Anyway, while we're on the subject of rodents and places near to my heart. I'll be perfectly honest- I know this sounds idiotic, but I honestly do miss the rats... They were a part of the fabric of the city.


Just How Huge Are New York’s Rats?

March 03, 2016, Sarah Laskow



Matt Combs, a doctoral student at Fordham University, studies rats, and the rat in the picture above is one of the largest he’s ever seen.

“I’ve caught rats all over the city, and I’ve seen the ones that I didn’t catch," he says. "I think it’s among the biggest that live in New York City."

In life, the rat weighed 675 grams, which is edging up on one and half pounds. There may be some rats out there in the city that are larger, maybe 700 or 800 grams, Combs says.

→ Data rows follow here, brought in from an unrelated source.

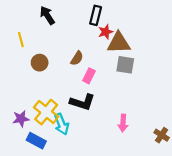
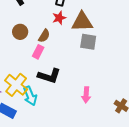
red star: (105, 32) -> (59, 18), moved
brown circle: (40, 63) -> (20, 32), moved
pink rectangle: (89, 76) -> (38, 52), moved

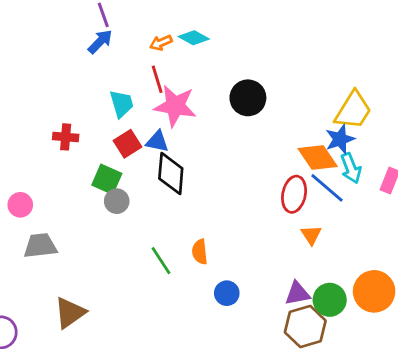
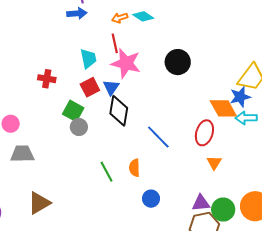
blue arrow: (100, 42) -> (77, 13), turned 36
blue triangle: (157, 142) -> (111, 87), turned 48
cyan arrow: (351, 168) -> (246, 118), turned 105
blue line: (327, 188) -> (158, 137), moved

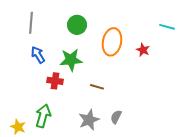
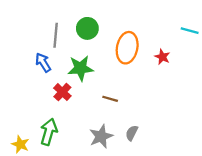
gray line: (31, 23) -> (56, 35), moved
red cross: (55, 81) -> (62, 92), turned 35

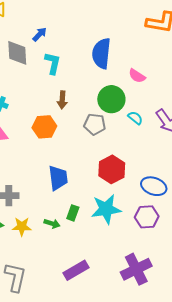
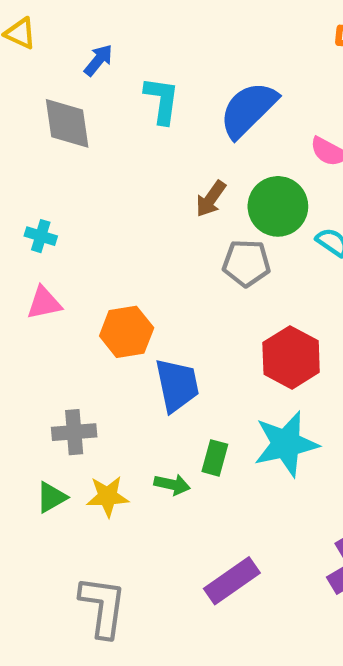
blue arrow: (40, 34) -> (98, 60), moved
blue semicircle: (101, 53) -> (248, 110), turned 44
cyan L-shape: (53, 63) -> (162, 100), moved
brown arrow: (62, 100) -> (211, 199), moved, turned 36
orange hexagon: (44, 127) -> (127, 332), moved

Rats even bigger than that have been found, on occasion; the species of rat that lives in New York City, Rattus norvegicus, can grow as large as two pounds.

A 675 gram rat, though—that’s a big rat. One and half pounds is about the size of a two-month old Pomeranian or of a small adult guinea pig, so it doesn’t entirely make sense that a 1.5 pound rat should seem so big. But it does. A one and half pound rat is chunky, and compared to many New York City rats, even a 500 gram rat, just over one pound, is a big rat.



Wild rats lives in colonies, but most people generally don’t see rats in the context of their fellow rodents. In New York, maybe you see a rat from a few feet away, while it’s poking around in the trough of a subway track. Maybe you see a dark blur scurrying across the sidewalk. Maybe you think: that was a big rat.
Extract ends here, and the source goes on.